HAT: Adaptive Spatio-Temporal Alignment for 3D Perception
Analysis
This paper introduces HAT, a novel spatio-temporal alignment module for end-to-end 3D perception in autonomous driving. It addresses the limitations of existing methods that rely on attention mechanisms and simplified motion models. HAT's key innovation lies in its ability to adaptively decode the optimal alignment proposal from multiple hypotheses, considering both semantic and motion cues. The results demonstrate significant improvements in 3D temporal detectors, trackers, and object-centric end-to-end autonomous driving systems, especially under corrupted semantic conditions.

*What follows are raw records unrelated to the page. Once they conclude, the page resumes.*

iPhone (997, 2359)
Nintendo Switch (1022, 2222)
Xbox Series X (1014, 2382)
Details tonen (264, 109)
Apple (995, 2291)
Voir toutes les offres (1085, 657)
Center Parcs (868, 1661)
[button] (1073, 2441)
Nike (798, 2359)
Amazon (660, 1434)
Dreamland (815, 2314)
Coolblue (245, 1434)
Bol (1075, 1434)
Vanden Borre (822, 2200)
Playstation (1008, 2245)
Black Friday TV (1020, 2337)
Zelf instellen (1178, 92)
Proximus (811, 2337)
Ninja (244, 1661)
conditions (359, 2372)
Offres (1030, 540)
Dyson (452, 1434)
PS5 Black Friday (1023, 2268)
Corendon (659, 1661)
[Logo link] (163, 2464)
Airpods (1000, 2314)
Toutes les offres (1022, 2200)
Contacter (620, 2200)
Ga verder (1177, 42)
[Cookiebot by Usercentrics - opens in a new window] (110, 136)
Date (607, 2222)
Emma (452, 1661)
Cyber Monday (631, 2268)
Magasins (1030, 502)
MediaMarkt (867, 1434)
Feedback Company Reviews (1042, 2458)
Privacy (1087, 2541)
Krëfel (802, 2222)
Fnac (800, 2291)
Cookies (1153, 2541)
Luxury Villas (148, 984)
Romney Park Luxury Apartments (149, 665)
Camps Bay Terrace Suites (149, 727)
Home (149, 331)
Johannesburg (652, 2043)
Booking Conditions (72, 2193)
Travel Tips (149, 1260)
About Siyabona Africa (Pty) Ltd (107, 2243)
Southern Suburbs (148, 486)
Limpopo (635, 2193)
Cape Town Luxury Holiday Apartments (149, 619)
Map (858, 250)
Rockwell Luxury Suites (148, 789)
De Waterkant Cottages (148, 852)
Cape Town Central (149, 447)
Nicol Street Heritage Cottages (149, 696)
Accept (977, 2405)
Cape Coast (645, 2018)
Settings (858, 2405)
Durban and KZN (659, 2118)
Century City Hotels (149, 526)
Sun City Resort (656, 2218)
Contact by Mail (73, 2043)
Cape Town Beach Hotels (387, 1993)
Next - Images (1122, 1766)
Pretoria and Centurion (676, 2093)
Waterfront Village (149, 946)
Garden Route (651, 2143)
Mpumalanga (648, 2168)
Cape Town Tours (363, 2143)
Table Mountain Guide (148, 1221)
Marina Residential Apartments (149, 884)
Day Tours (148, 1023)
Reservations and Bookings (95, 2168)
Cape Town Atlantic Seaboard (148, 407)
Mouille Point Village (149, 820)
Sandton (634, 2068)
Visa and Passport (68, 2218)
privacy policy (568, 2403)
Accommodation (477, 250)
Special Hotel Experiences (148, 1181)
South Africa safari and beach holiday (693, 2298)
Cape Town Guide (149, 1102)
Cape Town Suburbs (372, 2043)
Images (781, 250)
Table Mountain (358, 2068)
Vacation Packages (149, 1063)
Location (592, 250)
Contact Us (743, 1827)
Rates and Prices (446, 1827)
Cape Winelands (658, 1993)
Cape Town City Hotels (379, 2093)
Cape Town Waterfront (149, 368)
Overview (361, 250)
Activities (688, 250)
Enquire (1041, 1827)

This work is important because it offers a more robust and accurate approach to spatio-temporal alignment, a critical component for reliable autonomous driving perception.
Key Takeaways
- •Proposes HAT, a novel spatio-temporal alignment module for 3D perception.
- •HAT uses multiple motion models and multi-hypothesis decoding for optimal alignment.
- •Achieves state-of-the-art tracking results and improves perception accuracy in E2E AD.
- •Demonstrates robustness under corrupted semantic conditions.
“HAT consistently improves 3D temporal detectors and trackers across diverse baselines. It achieves state-of-the-art tracking results with 46.0% AMOTA on the test set when paired with the DETR3D detector.”